[Page-level text extractions]
::::
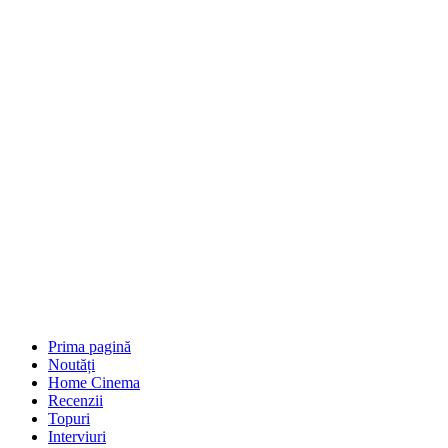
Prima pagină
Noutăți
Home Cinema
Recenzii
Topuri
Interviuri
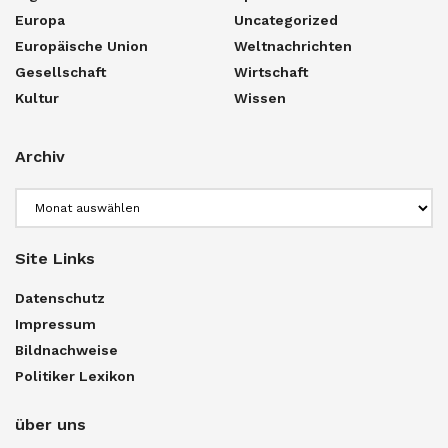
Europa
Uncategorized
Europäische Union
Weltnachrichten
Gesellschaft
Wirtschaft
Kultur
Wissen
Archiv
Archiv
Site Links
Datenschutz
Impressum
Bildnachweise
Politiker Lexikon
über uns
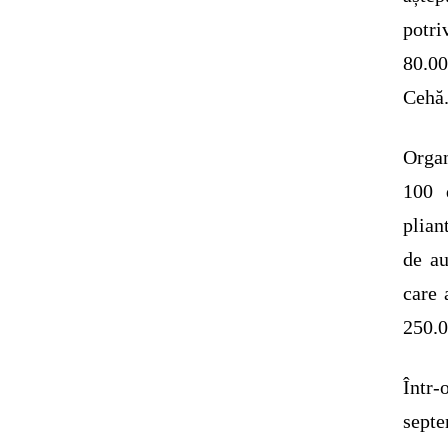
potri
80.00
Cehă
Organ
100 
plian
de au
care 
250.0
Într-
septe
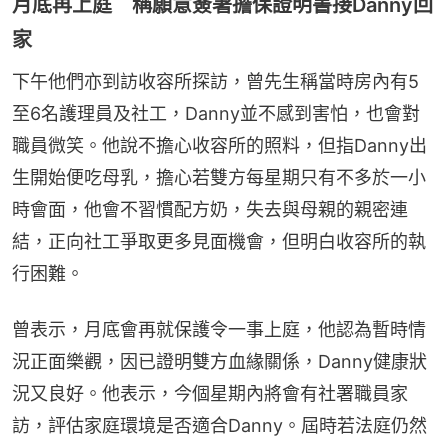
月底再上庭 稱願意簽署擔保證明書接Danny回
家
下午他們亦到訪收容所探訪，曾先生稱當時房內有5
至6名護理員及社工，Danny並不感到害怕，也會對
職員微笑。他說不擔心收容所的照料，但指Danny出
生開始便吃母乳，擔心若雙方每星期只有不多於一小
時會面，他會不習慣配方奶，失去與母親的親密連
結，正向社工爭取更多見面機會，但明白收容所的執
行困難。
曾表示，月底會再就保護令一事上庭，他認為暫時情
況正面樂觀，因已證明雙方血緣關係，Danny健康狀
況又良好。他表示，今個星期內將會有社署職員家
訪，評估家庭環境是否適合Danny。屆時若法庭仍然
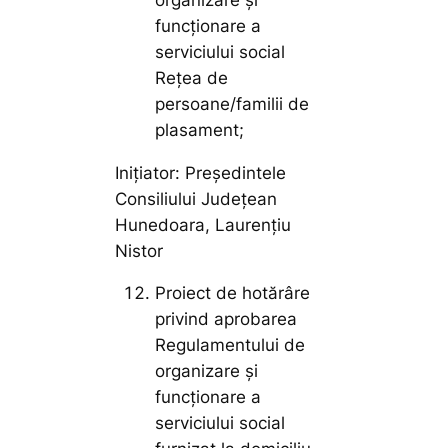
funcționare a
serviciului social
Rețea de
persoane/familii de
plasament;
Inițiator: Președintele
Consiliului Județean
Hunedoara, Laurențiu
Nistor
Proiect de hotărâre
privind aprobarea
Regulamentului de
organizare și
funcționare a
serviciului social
::::
Please return the records above exactly as written, dropping every picture.

Prima pagină
Noutăți
Home Cinema
Recenzii
Topuri
Interviuri
Europa
Uncategorized
Europäische Union
Weltnachrichten
Gesellschaft
Wirtschaft
Kultur
Wissen
Archiv
Archiv
Site Links
Datenschutz
Impressum
Bildnachweise
Politiker Lexikon
über uns
potri
80.00
Cehă
Organ
100 
plian
de au
care 
250.0
Într-
septe
月底再上庭 稱願意簽署擔保證明書接Danny回
家
下午他們亦到訪收容所探訪，曾先生稱當時房內有5
至6名護理員及社工，Danny並不感到害怕，也會對
職員微笑。他說不擔心收容所的照料，但指Danny出
生開始便吃母乳，擔心若雙方每星期只有不多於一小
時會面，他會不習慣配方奶，失去與母親的親密連
結，正向社工爭取更多見面機會，但明白收容所的執
行困難。
曾表示，月底會再就保護令一事上庭，他認為暫時情
況正面樂觀，因已證明雙方血緣關係，Danny健康狀
況又良好。他表示，今個星期內將會有社署職員家
訪，評估家庭環境是否適合Danny。屆時若法庭仍然
funcționare a
serviciului social
Rețea de
persoane/familii de
plasament;
Inițiator: Președintele
Consiliului Județean
Hunedoara, Laurențiu
Nistor
Proiect de hotărâre
privind aprobarea
Regulamentului de
organizare și
funcționare a
serviciului social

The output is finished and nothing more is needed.